Maria Cecília de Souza Minayo, Editora-chefe da Revista Ciência & Saúde Coletiva, Rio de Janeiro, RJ, Brasil
Luiza Gualhano, Editora assistente da Revista Ciência & Saúde Coletiva, Rio de Janeiro, RJ, Brasil
A participação no Golpe de 1964 de profissionais de saúde, particularmente de médicos, ainda é pouco estudada; nesse sentido, a Ciência & Saúde Coletiva dedicou a edição de outubro de 2024 à discussão da ditadura cívico-militar do ponto de vista da saúde.
Em Doutores da ditadura: médicos e violação dos direitos humanos no Brasil (1964-1985) César Guerra Chevrand e Gilberto Hochman (2024) trazem à luz informações preciosas sobre o tema. Segundo os autores, durante a ditadura cívico-militar, um número expressivo de médicos contribuiu com seus conhecimentos técnico-científicos e suas posições institucionais para a repressão aos opositores do regime, de forma estratégica, organizada e sistemática.

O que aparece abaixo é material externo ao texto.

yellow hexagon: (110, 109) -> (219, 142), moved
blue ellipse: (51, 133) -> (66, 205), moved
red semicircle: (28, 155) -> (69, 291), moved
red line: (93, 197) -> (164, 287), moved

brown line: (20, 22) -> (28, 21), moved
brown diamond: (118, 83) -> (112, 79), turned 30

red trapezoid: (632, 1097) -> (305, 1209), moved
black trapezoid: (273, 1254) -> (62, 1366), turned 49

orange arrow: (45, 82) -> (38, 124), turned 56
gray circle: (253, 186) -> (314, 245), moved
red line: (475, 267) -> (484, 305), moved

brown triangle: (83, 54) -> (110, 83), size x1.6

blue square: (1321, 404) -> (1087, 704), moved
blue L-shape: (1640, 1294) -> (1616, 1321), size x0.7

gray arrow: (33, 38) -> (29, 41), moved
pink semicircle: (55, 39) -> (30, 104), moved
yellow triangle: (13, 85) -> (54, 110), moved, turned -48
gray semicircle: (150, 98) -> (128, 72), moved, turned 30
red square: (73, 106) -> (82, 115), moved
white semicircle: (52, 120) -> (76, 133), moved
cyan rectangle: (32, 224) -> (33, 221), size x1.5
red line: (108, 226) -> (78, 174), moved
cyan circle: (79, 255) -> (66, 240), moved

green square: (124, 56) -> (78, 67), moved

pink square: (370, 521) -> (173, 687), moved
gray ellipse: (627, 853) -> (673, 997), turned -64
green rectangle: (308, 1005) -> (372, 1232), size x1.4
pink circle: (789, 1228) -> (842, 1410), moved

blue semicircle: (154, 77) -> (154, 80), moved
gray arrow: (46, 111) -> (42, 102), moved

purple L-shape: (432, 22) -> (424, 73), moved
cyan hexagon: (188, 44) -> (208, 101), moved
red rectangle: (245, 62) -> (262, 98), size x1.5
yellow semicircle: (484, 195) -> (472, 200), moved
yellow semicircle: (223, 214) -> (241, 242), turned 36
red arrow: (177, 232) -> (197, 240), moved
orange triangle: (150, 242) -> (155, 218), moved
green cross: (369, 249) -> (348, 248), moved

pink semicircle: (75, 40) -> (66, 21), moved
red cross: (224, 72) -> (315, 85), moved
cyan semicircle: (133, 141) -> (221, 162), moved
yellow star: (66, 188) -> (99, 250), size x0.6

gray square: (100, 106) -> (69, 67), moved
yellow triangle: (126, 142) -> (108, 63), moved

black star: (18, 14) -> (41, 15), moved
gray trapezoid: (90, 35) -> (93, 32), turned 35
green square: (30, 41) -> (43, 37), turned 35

Eles tiveram um papel importante nos interrogatórios aos presos políticos, nas torturas físicas e psicológicas e no encobrimento das violações aos direitos humanos. Mais do que colaboração, tais práticas revelam a inegável inserção dessa categoria nas engrenagens da violência de Estado.O artigo cobre de forma minuciosa o sofrimento que os repressores infligiam aos presos políticos, acobertados e assessorados por médicos e psicólogos que avaliavam a resistência dos presos às dores e agressões psicológicas e morais – para continuar torturando-os – muitas vezes levando-os à morte.
As principais fontes a que os autores recorreram para escrever seu texto são documentos do Projeto Brasil Nunca Mais, o relatório final da Comissão Nacional da Verdade (CNV, 2014) e relatórios de comissões estaduais da verdade. Neles, encontra-se uma participação variada: assistência às sessões de interrogatórios e tortura nas dependências policiais, militares e clandestinas, omissão de socorro, cuidado negligente às vítimas e emissão de laudos médicos, necroscópicos e atestados de óbito fraudulentos.
O envolvimento do conhecimento técnico-científico dos profissionais de saúde na tortura pode ser considerado um processo de modernização da repressão que, se vem acompanhando a história da violência no Brasil desde sua descoberta, se acirrou na ditadura por meio da assessoria de agências do governo dos Estados Unidos a polícias estaduais e a militares brasileiras (Mota, 2010).
A Comissão Nacional da Verdade (CNV), em seu relatório final divulgado em dezembro de 2014, identificou 377 nomes de civis e militares que, comprovadamente por testemunhos, documentos e investigações, foram considerados autores de graves violações de direitos humanos, como mandantes ou perpetradores. Dos quais, 51 médicos, 15% do total (CNV, 2014). No artigo em pauta, os autores expõem vários nomes de médicos envolvidos “na morte e no desaparecimento de 117 do total de 434 pessoas listadas no relatório, ou seja, em cerca de ¼ das vítimas reconhecidas pela CNV” (Chevrand, 2021).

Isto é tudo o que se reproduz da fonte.